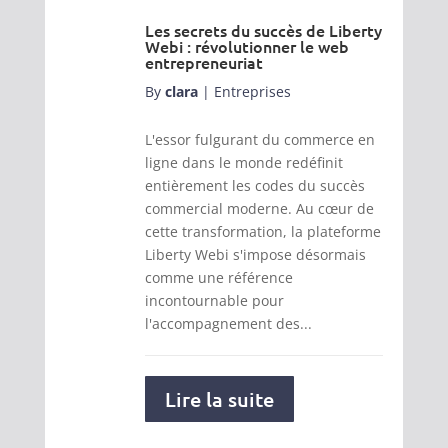
Les secrets du succès de Liberty
Webi : révolutionner le web
entrepreneuriat
By
clara
|
Entreprises
L'essor fulgurant du commerce en
ligne dans le monde redéfinit
entièrement les codes du succès
commercial moderne. Au cœur de
cette transformation, la plateforme
Liberty Webi s'impose désormais
comme une référence
incontournable pour
l'accompagnement des...
Lire la suite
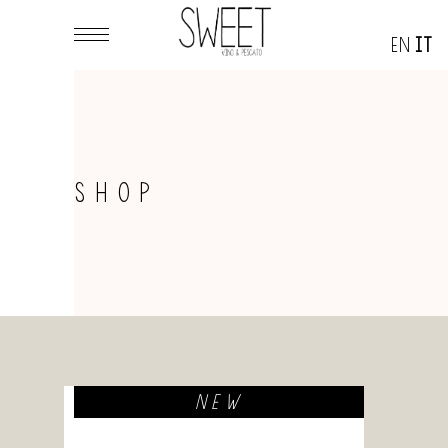
EN
IT
SHOP
NEW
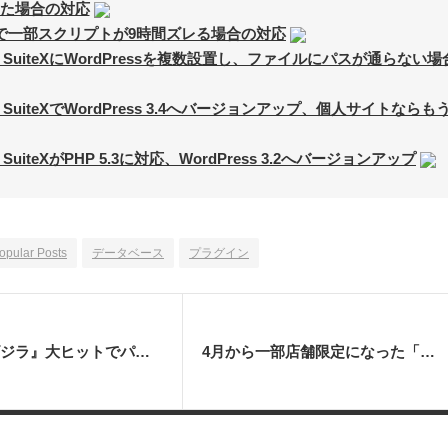
た場合の対応
essで一部スクリプトが9時間ズレる場合の対応
A SuiteXにWordPressを複数設置し、ファイルにパスが通らない場
A SuiteXでWordPress 3.4へバージョンアップ、個人サイトならも
 SuiteXがPHP 5.3に対応、WordPress 3.2へバージョンアップ
opular Posts
データベース
プラグイン
『シン・ゴジラ』大ヒットでパンフレット売り切れ、「TOHOシネマズ新宿」でやっと購入
4月から一部店舗限定になった「天丼てんや」かき揚げ天丼が10月で全店終了へ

WHAT IS EXPECTED = Starting with the line that holds "l'accompagnement des...", transcribe exactly each line through the last one of the material above, and nothing else. Do not include pictures.

YOUR SOLUTION =
l'accompagnement des...
Lire la suite
EN
IT
SHOP
NEW
た場合の対応
essで一部スクリプトが9時間ズレる場合の対応
A SuiteXにWordPressを複数設置し、ファイルにパスが通らない場
A SuiteXでWordPress 3.4へバージョンアップ、個人サイトならも
 SuiteXがPHP 5.3に対応、WordPress 3.2へバージョンアップ
opular Posts
データベース
プラグイン
『シン・ゴジラ』大ヒットでパンフレット売り切れ、「TOHOシネマズ新宿」でやっと購入
4月から一部店舗限定になった「天丼てんや」かき揚げ天丼が10月で全店終了へ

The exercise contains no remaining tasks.